Les chiens âgés, très nombreux en pension (près de 15 % d’après une étude Anicom 2021), requièrent souvent la prise de cachets pour le cœur, les articulations, ou l’entretien de traitements digestifs. Leur suivi repose sur une observation attentive et une grande bienveillance dans l’administration.

Quant à l’accueil de chiens venant de subir une opération, ou porteurs de points de suture, l’établissement doit offrir un hébergement calme, contrôler la propreté de la litière, éviter les jeux trop brusques, et suivre scrupuleusement le protocole défini entre le propriétaire et le vétérinaire.

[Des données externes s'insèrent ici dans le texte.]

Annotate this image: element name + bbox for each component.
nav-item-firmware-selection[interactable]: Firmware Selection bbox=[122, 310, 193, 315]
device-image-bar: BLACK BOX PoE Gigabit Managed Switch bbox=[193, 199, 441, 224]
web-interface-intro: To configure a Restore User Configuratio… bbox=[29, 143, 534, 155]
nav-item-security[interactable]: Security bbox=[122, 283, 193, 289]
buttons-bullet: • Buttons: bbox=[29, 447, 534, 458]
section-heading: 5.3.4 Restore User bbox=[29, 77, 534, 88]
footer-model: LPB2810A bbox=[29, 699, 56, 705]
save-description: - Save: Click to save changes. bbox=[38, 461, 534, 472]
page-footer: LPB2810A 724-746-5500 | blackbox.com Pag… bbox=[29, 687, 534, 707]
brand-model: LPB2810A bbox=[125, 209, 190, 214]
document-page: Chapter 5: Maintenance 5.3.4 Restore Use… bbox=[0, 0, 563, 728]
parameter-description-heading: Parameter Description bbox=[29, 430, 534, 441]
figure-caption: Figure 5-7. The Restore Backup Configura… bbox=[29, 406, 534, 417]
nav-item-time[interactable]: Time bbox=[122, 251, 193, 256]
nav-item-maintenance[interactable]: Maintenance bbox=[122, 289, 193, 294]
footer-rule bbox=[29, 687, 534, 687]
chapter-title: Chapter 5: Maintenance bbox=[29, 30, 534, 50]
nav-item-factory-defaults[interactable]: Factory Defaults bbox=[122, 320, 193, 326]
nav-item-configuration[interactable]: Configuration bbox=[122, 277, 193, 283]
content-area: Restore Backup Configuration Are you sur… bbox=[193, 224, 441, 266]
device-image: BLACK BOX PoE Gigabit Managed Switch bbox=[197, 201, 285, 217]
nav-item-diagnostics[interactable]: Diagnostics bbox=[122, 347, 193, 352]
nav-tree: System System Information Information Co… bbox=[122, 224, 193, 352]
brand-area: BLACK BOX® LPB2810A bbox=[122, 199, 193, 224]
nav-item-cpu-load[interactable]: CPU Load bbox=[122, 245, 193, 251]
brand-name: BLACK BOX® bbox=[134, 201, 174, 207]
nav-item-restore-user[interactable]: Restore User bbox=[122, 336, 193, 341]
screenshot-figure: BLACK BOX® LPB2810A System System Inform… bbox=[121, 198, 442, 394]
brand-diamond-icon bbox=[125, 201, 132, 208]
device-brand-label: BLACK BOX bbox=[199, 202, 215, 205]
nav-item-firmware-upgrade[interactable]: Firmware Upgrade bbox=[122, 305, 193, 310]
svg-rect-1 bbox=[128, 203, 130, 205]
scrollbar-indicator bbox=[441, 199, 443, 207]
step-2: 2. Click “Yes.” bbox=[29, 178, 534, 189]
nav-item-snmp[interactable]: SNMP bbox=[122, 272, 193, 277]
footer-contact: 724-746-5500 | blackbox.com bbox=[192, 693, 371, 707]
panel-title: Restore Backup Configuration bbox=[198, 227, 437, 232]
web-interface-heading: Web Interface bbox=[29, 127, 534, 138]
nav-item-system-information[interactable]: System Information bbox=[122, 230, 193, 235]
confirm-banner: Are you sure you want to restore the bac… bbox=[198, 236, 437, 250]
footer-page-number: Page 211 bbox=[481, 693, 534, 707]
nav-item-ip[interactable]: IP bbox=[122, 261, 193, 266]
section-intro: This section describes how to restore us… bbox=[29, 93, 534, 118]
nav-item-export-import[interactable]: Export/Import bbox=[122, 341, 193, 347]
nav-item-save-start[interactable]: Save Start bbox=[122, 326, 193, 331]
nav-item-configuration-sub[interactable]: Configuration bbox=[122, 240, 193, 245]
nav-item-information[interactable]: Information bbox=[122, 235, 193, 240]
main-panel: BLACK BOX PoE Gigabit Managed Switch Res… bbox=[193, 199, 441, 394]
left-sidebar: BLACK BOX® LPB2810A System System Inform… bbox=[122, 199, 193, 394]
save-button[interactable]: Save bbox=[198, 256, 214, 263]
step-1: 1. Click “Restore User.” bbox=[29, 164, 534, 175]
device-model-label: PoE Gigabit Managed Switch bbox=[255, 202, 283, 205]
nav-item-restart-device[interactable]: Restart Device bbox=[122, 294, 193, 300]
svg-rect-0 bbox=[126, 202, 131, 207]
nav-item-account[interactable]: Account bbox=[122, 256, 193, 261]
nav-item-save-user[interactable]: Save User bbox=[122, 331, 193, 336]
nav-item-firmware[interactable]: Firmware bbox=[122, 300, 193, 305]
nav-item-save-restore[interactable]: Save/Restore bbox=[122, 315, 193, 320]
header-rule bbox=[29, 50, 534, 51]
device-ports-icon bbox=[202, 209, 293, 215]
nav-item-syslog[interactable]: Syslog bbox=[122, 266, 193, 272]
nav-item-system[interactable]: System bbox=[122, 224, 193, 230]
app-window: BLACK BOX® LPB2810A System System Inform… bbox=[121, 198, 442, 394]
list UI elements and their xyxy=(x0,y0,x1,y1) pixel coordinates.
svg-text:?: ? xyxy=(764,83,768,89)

Astuces pour choisir une pension adaptée à un chien médicalisé

Pour garantir des vacances sereines à votre compagnon sous traitement, voici les recommandations conseillées par la Centrale Canine, la Société Française de Médecine Vétérinaire et de nombreux professionnels du secteur :

  1. Anticipez les démarches : contactez la pension plusieurs semaines à l’avance pour exposer la situation médicale et vérifier la faisabilité (certains établissements imposent un entretien préalable).
  2. Privilégiez les pensions familiales ou les petites structures : elles sont souvent plus flexibles et à même de proposer des soins individualisés.
  3. Demandez quelles qualifications détient l’équipe : un personnel ayant exercé en clinique vétérinaire, ou habitué à la distribution de traitements complexes, constitue un vrai gage de sécurité.
  4. Remettez tous les médicaments dans leur emballage d’origine : cela limite les erreurs et garantit la bonne identification.
  5. Préparez un dossier complet : ordonnance, protocole écrit, coordonnées du vétérinaire, vos contacts, éventuelles allergies recensées, etc.
  6. Signalez tous les comportements à risque : vomissements récents, appétit irrégulier, difficultés à prendre des pilules… Vos indications aideront la pension à anticiper d’éventuels incidents.

Enfin, au retour de votre animal, prenez le temps d’échanger avec le pensionnaire sur son comportement, l’observance du traitement, et contrôlez l’état général de votre chien. Un établissement rigoureux tiendra à votre disposition un récapitulatif du séjour.

Quand faut-il préférer une hospitalisation vétérinaire ?

Il existe des situations où la pension canine n’est pas la solution : pathologies graves, besoin d’oxygénothérapie, soins intensifs ou post-opératoires sous surveillance rapprochée. Dans ces cas, seul le recours à une clinique vétérinaire proposant une hospitalisation de garde est envisageable.

Certaines enseignes réputées (comme AniCura ou VetPartners) disposent d’un service dédié pour les animaux en situation critique ou très instables médicalement. Il convient de bien différencier l’accueil paisible d’un chien stabilisé sous traitement, de la nécessité d’une surveillance médicale continue.

Quelques chiffres-clés : la santé en pension canine

  • Près de 5 à 8 % des chiens accueillis en pension suivent un traitement médical chronique (source : Syndicat National des Professionnels de la Pension Animale, 2023).
  • Moins de 3 % des incidents déclarés concernent des oublis ou erreurs de médicamentation : les causes principales d’accident en pension restent les conflits entre animaux ou les fugues (source : Assurances Véto Ouest).
  • Une étude VetAgro Sup (2022) indique que 98 % des établissements engagés disposent d’un protocole interne de vérification des traitements.

Pour conclure sur les solutions d’accueil médicalisé

Il est aujourd’hui tout à fait possible de faire garder son chien en pension même lorsqu’il nécessite des soins quotidiens, dès lors que la pathologie ne relève pas d’un suivi vétérinaire permanent. Les pensions professionnelles sont de plus en plus formées et outillées pour l’accompagnement des animaux fragiles, et les maîtres bénéficient d’un large choix, pour peu qu’ils s’informent à l’avance et dialoguent en toute transparence avec les établissements.

L’accueil en pension canine contribue donc à offrir, aussi aux chiens malades ou vieillissants, des moments de repos et de sécurité pendant l’absence de leur famille : un service qui s’adapte progressivement aux réalités de la vie moderne et à la médicalisation croissante de nos compagnons.